Baking Soda vs. Bicarbonate of Soda: Clearing Up the Confusion

Why People Get Stuck on This Question

Anyone who’s tried to follow recipes from different countries knows the headache. You spot “baking soda” in American cookbooks and “bicarbonate of soda” in recipes from the UK, Australia, or New Zealand. It’s easy to wonder if these ingredients really match up, or if a cake will turn into a chemistry experiment gone wrong.

Digging Into the Names

Growing up watching my parents bake, I always saw those familiar little orange boxes of baking soda tucked away on the kitchen shelf. Later, visiting family abroad, I stared at a tub labeled “bicarbonate of soda” and asked my aunt if they’d invented yet another ingredient for my clumsy self to forget. She laughed—same powder, just a different label.

Let’s clear things up: “Baking soda” and “bicarbonate of soda” both refer to sodium bicarbonate. There’s no difference in chemical makeup. Some folks overcomplicate things by thinking one works better than the other, but every box I’ve checked, regardless of country, has the same key ingredient.

Why This Ingredient Matters

Sodium bicarbonate acts as a leavening agent. It’s the thing that gives rise to cakes, quick breads, and even pancakes. It needs acidity to do its job—think lemon juice, yogurt, or buttermilk. Stir the soda into your batter, and you get bubbles of carbon dioxide, which help baked goods puff up and soften. Forget it, and you end up with something dense as a brick.

Aside from baking, my grandma used to reach for baking soda whenever someone burned a pan or garlic lingered in a plastic container. Its mild abrasiveness solves cleaning problems without scratching up the kitchen. Many households rely on a box in the fridge to curb odors. This blend of cost and utility explains why sodium bicarbonate pops up in houses everywhere, regardless of label.

Keeping Safe and Getting Results

Recipes often call for precise measurements, and too much soda means a bitter or metallic taste. Chemists and food scientists point out that sodium bicarbonate breaks down above 80°C, releasing carbon dioxide. The right amount sets up the proper rise and crumb.

Each region uses its own name for sodium bicarbonate out of habit, not because of some special processing trick. Supermarkets just follow what locals expect to see. That said, pay close attention in the baking aisle: “Baking powder” is a different thing entirely because it already contains its own acid, so swapping them without adjusting the recipe can ruin your loaf.

Solutions for Clearer Baking

If you ever question what’s in your box or packet, look at the ingredients on the back. You’ll almost always see “sodium bicarbonate.” For inexperienced bakers, it helps to keep a quick translation guide taped up in the kitchen or saved on your phone.

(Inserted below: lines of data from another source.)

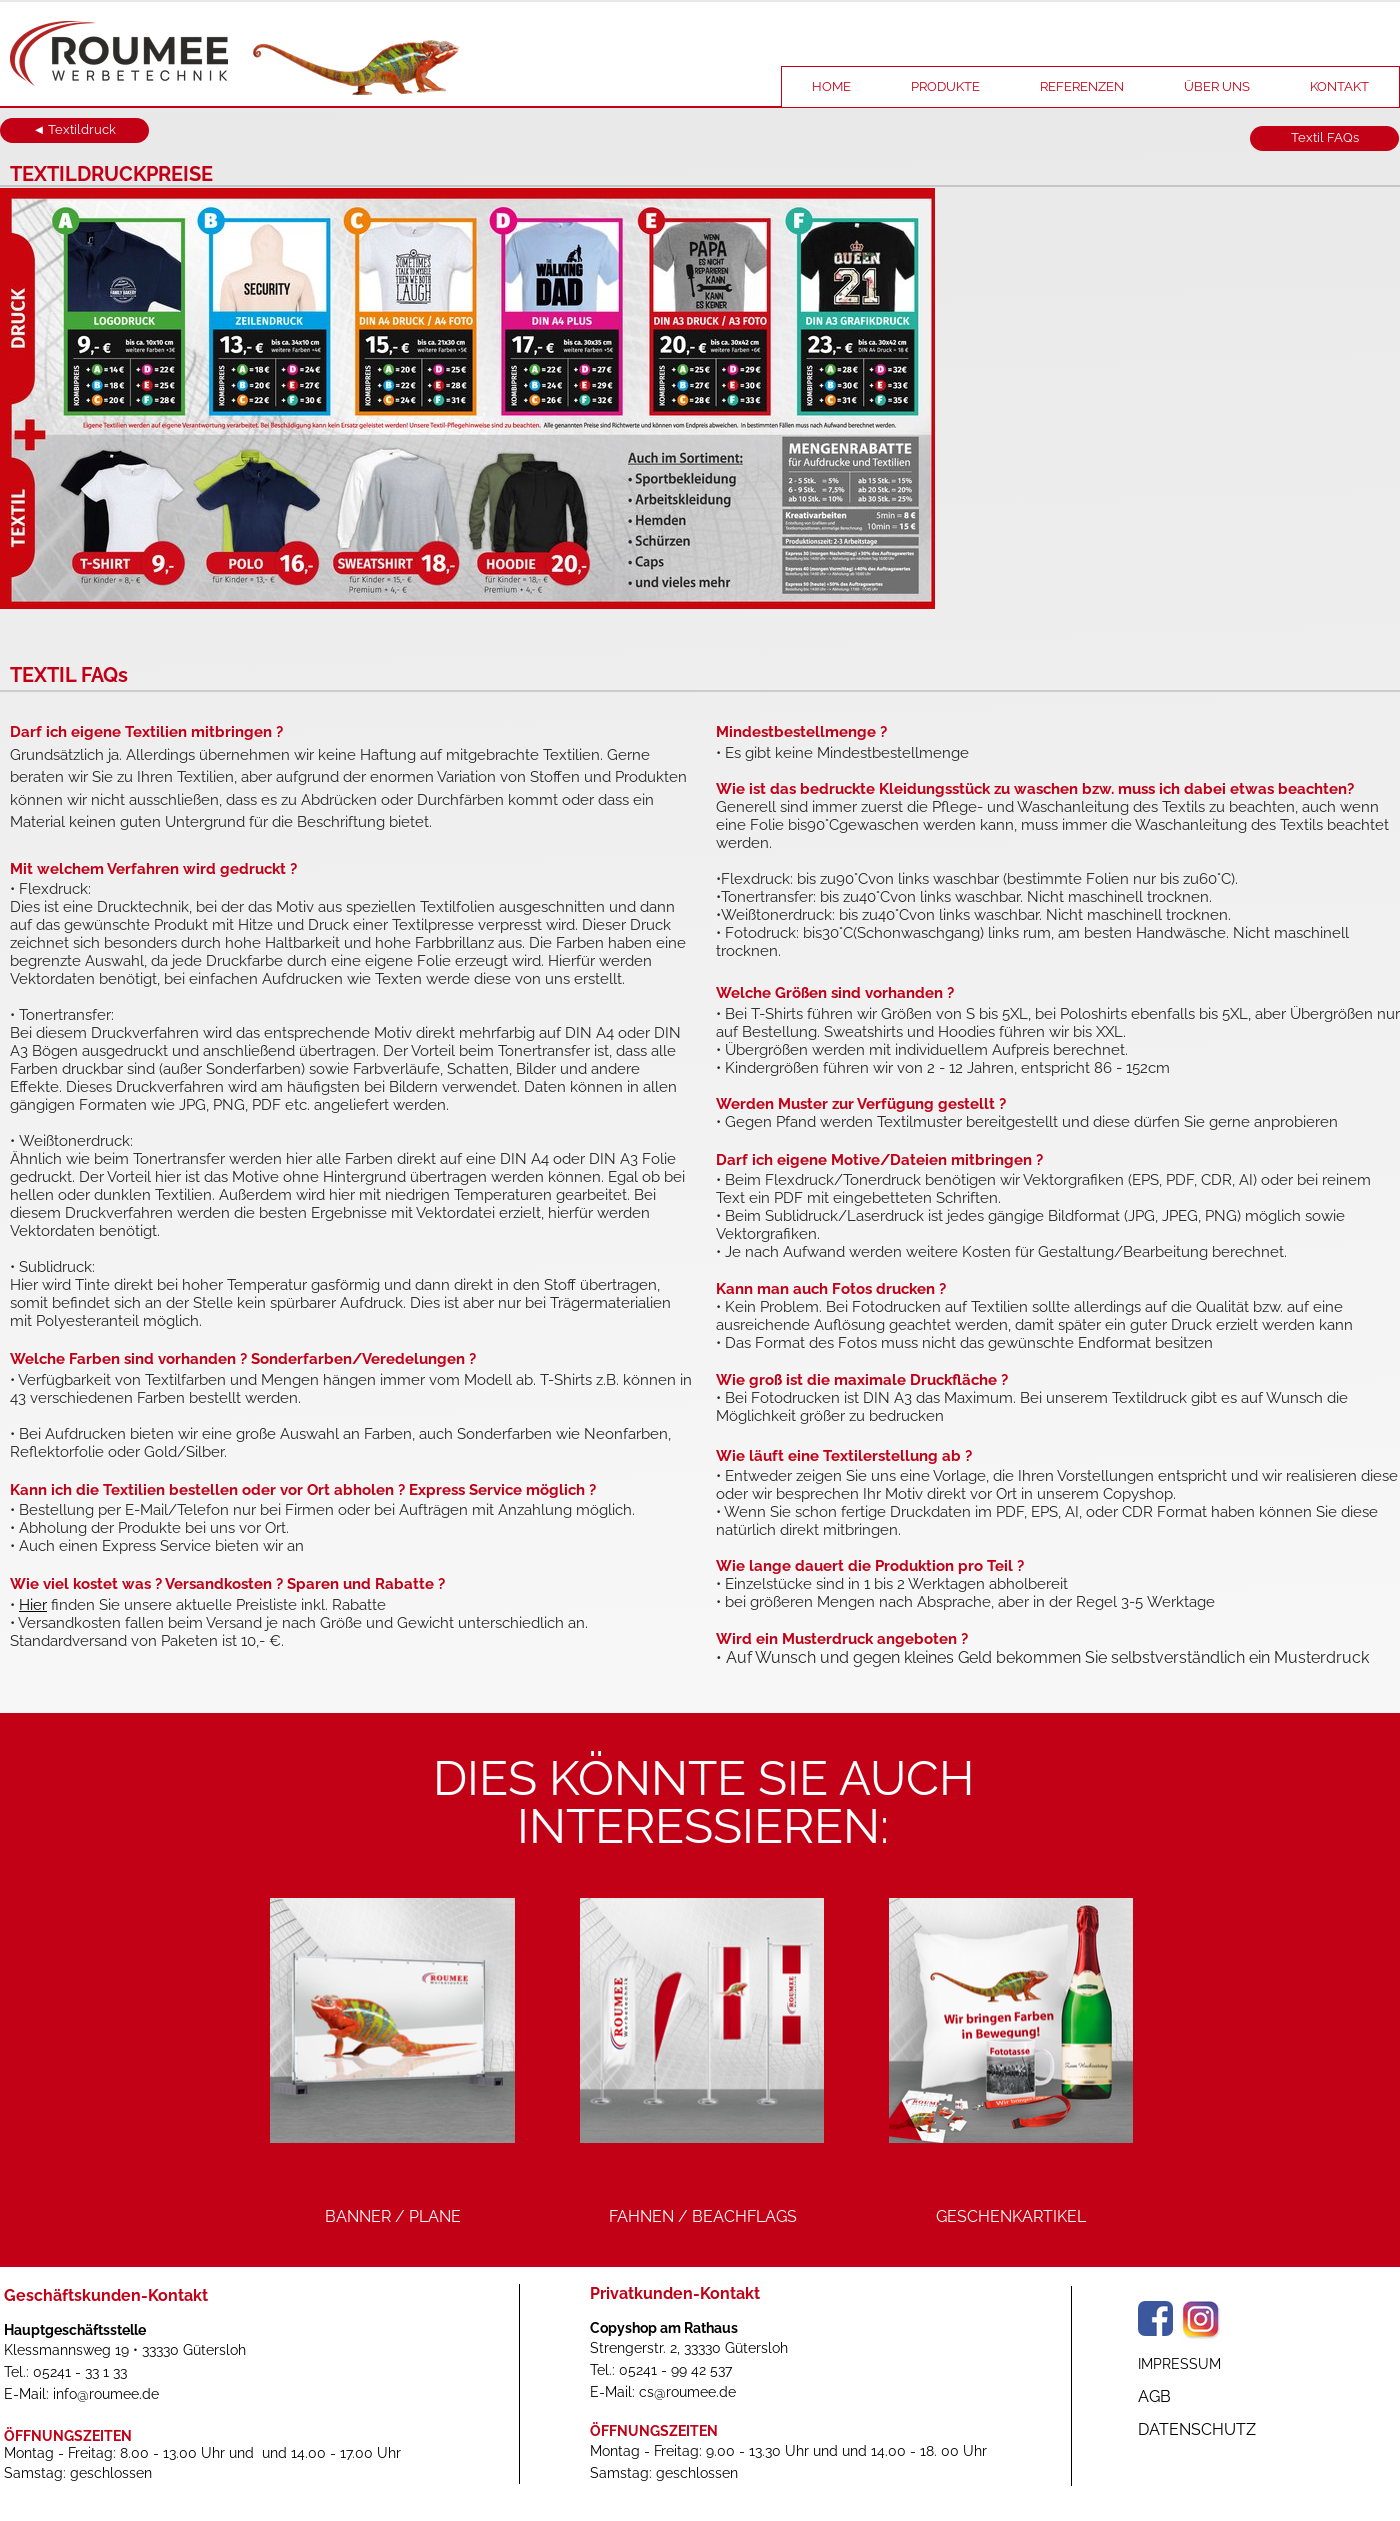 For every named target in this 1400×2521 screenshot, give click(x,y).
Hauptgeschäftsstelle (75, 2330)
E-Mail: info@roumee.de (81, 2394)
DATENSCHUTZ (1197, 2429)
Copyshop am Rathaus (664, 2328)
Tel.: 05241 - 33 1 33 (65, 2372)
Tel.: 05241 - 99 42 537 (661, 2370)
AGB (1154, 2396)
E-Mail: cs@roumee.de (663, 2392)
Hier (33, 1605) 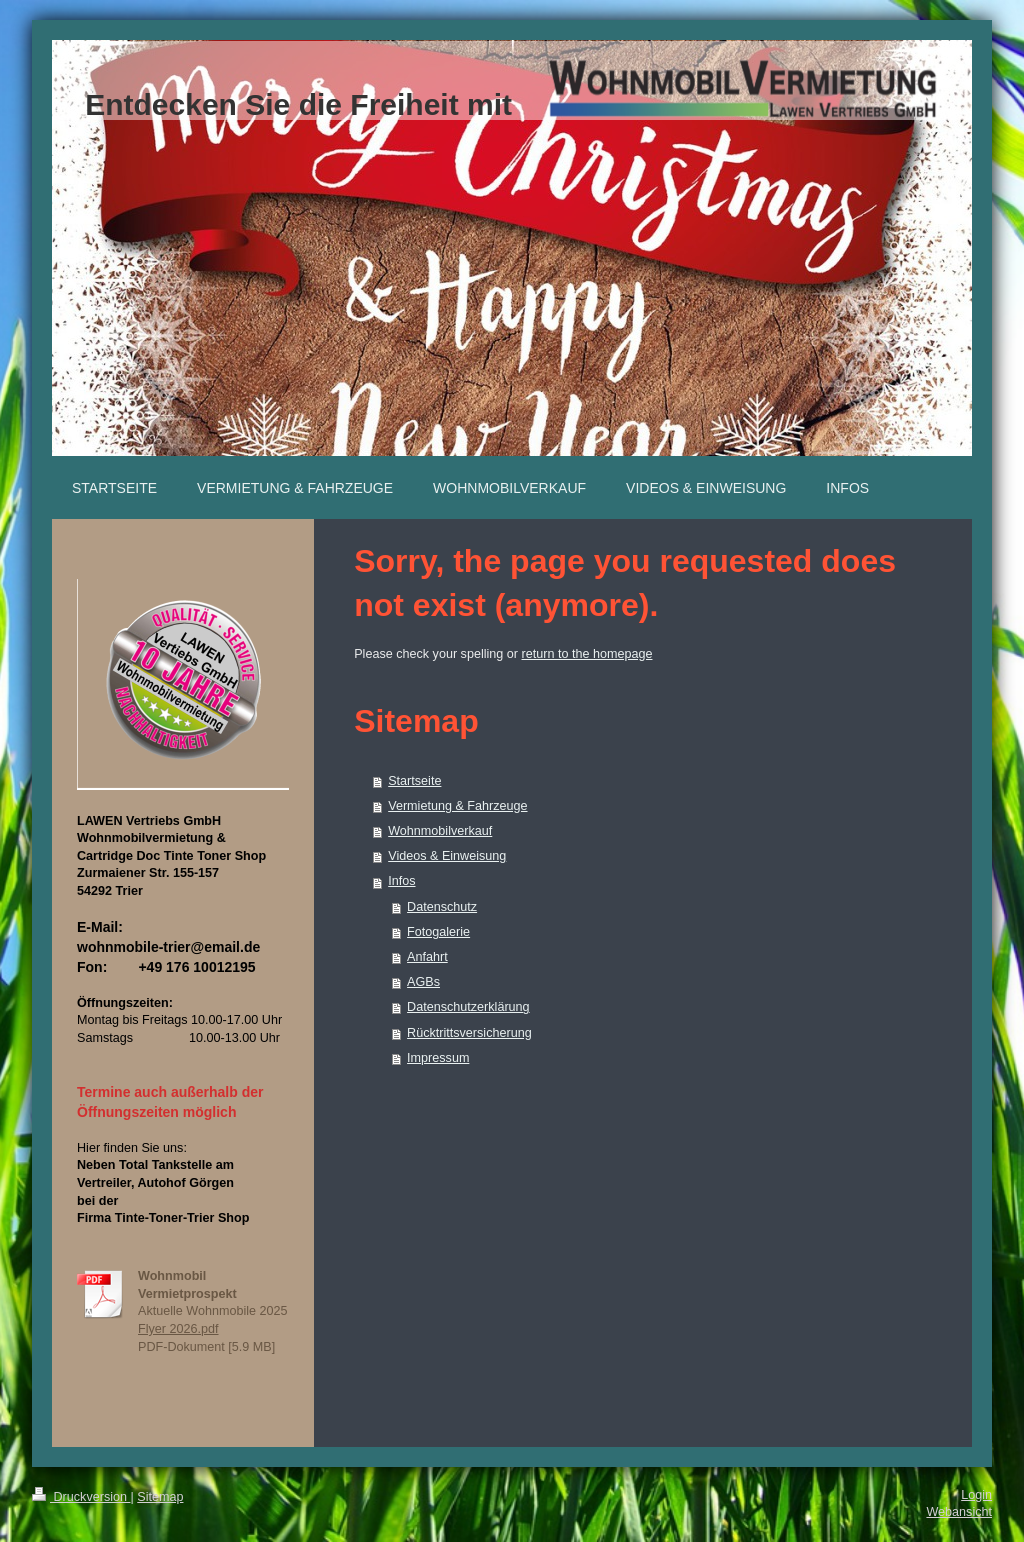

Online sellers sometimes use both terms to reach a wider market, and culinary schools stress ingredient names early in their classes because of all the crossed signals in cookbooks and blogs. Sharing this knowledge—whether in families, schools, or food communities—can save a lot of failed muffins and wasted groceries.

Sodium bicarbonate, no matter what you call it, gives us fluffier baked goods and sparkling counters. A little understanding makes global cooking easier, and fewer mishaps always taste better.